According to the Financial Comptroller General Office (FCGO), the government’s revenue collection continues to remain dismal totaling Rs 584.29bn as of mid-March, 2023 compared to Rs 688.38bn in the same period of the last fiscal year 2021/22.
The revenue collected so far is not enough even to cover the recurrent expenditure of the government which stands at Rs 610.21bn as of mid-March, 2023.
The Department of Customs (DoC) and Inland Revenue Department (IRD), the major agencies of the country’s tax regime, have reported dismal revenue figures as of March 15 of the current fiscal year.
According to DoC, it collected Rs 250bn, which is 58 percent of the target of Rs 433bn. “The impact of the policy reversal on import control has not been reflected in the customs revenue,” a senior DoC official said. The country receives nearly half of its revenue through taxing imported goods.
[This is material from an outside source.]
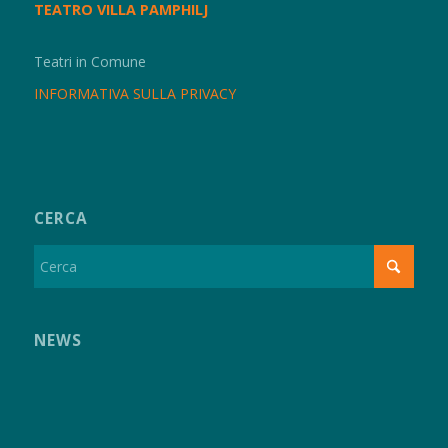
TEATRO VILLA PAMPHILJ
Teatri in Comune
INFORMATIVA SULLA PRIVACY
CERCA
NEWS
Import taxes on vehicles are among the largest sources of revenue. But even after the government lifted the import ban, automobile dealers have not rushed to import the vehicles. In fact, the automobile dealers have not yet cleared around 2,800 four-wheelers parked at Birgunj and other customs yards of the country, according to the customs officials. The vehicles were imported in recent months based on LCs opened before the import restrictions were imposed in April last year. “We have long been asking the auto dealers to get them cleared but they have refused to do so, complaining about the non-availability of loans in the automobile sector,” the official said.
In FY 2021/22, the government collected revenue of Rs 66.30bn from the imports of four and two-wheelers, DoC data shows.
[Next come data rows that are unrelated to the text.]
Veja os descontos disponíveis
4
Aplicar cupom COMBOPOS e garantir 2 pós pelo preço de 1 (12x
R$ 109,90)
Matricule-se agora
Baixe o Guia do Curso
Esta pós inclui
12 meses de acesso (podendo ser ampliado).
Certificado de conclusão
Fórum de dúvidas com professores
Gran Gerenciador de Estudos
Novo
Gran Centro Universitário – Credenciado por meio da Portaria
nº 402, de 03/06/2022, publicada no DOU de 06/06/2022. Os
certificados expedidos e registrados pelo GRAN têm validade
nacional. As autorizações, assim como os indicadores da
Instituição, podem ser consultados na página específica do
The story is the same with the inland revenue collection. According to IRD, the revenue collection as of mid-March of this fiscal year stood at 79.68 percent of the target. A total of Rs 281.99bn has been collected by IRD as of mid-March against the target of Rs 353.91bn. The department had raised Rs 284.88bn in revenue during the same period of the last fiscal year.
In late January, the government decided to reduce administrative expenditure by 20 percent. Subsequently, the government trimmed its expenditure plan (budget) for the current fiscal year 2022/23 by 13.59 percent through the mid-term review of the budget.
This translates to a reduction of a staggering Rs 243.83bn in the budget for FY 2022/23. The revised budget now amounts to Rs 1,549.99bn. On May 29, former finance minister Janardan Sharma had presented a budget of Rs 1,793.83bn with an ambitious 8 percent economic growth target.
But during the first quarter of the current fiscal year, the economy grew by just 0.8 percent. Industrialists and businesspersons say the demand for goods and services has slumped as the economy is facing several problems currently. According to revenue administration officials, meeting the revenue targets is difficult because of the macroeconomic headwinds.